L’ambition pour le pays de l’oncle Sam d'accroître son influence en l’Afrique est aussi à souligner. En décembre dernier, le conseiller national à la sécurité, John BOLTON, a rendu public un plan de l’administration Trump intitulé « stratégie pour l’Afrique ». L’un des éléments clés de ladite stratégie est de « faire progresser le commerce américain et les relations commerciales » avec l’Afrique en créant des « accords commerciaux globaux modernes ». L’objectif ici est que les entreprises américaines trouvent de formidables opportunités d’acheter des produits moins chers et de fabriquer leurs produits à un coût inférieur à celui qui aurait été possible sans libre-échange. Avec cette démarche les Etats-Unis pourront importer des biens de faible valeur, plutôt que de les produire sur place et l’économie américaine pourra alors s’appesantir sur ce qu’elle sait le mieux produire, à savoir les biens et services à haute valeur ajoutée.

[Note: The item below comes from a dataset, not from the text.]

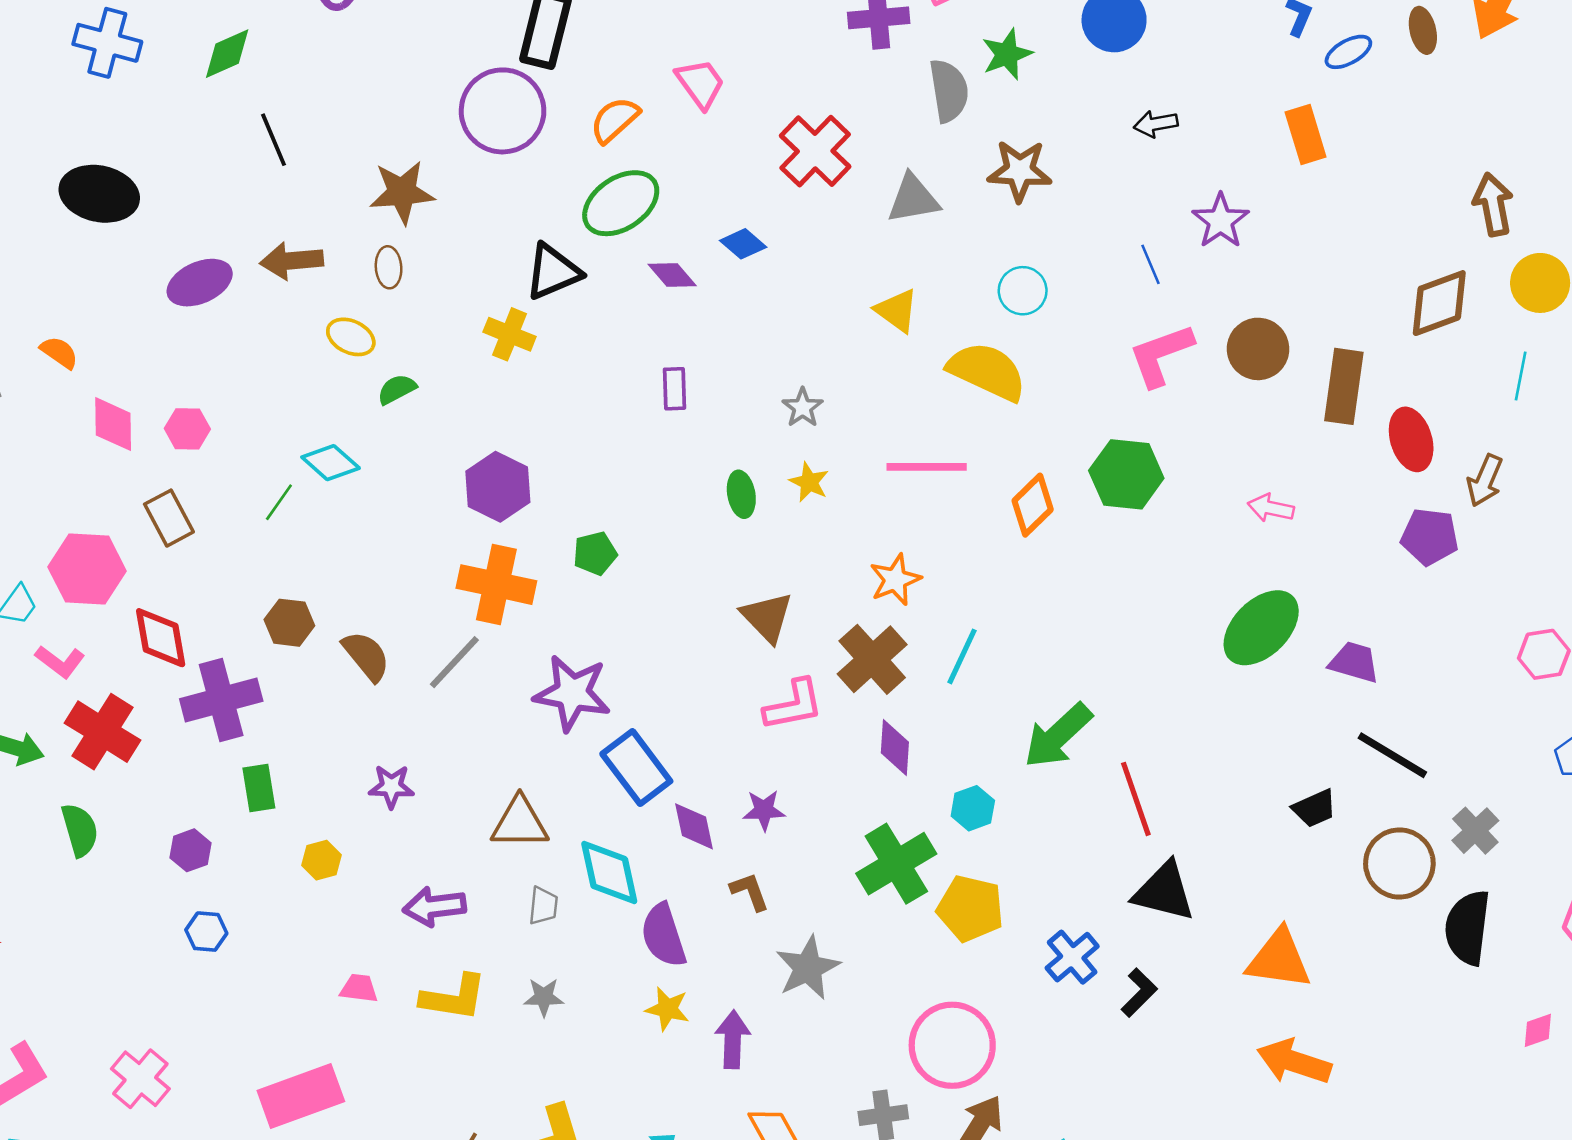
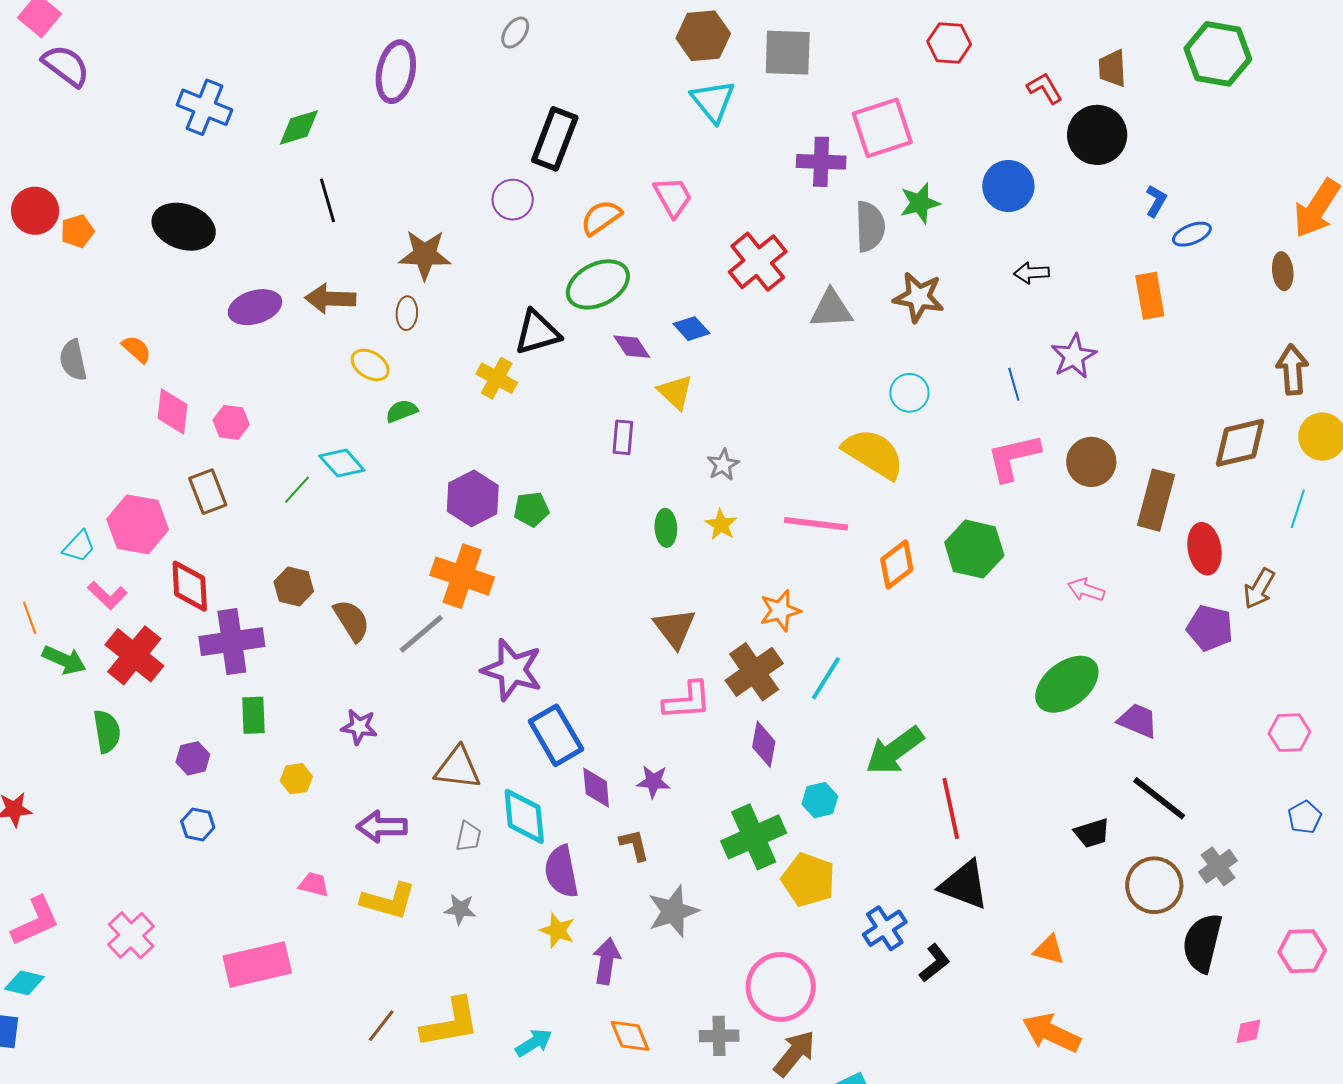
brown ellipse: (1423, 30) -> (1283, 271), moved
purple circle: (503, 111) -> (513, 200), size x0.6
yellow triangle: (897, 310) -> (675, 392), moved
green pentagon: (595, 553) -> (531, 509), moved
orange triangle: (1279, 959) -> (1049, 950), size x0.6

Les pays membres de l’Union Africaine ont pris la décision le 7 juillet 2019, de signer l’Accord d’une zone de libre-échange continentale qui réunit 55 pays et 1,2 milliard de consommateurs, et qui est donc le plus grand espace commercial intracontinental du monde. L’avènement de cette zone de libre-échange continentale africaine est une aubaine pour les puissances économiques car elles pourront désormais se passer de négocier des accords commerciaux avec chacun des 55 pays, ce qui est plus onéreux et plus fastidieux, mais plutôt avec un marché unique continental. Le constat est donc que le continent africain est partagé entre libre-échange intra et inter régional, conquête et positionnement des puissances.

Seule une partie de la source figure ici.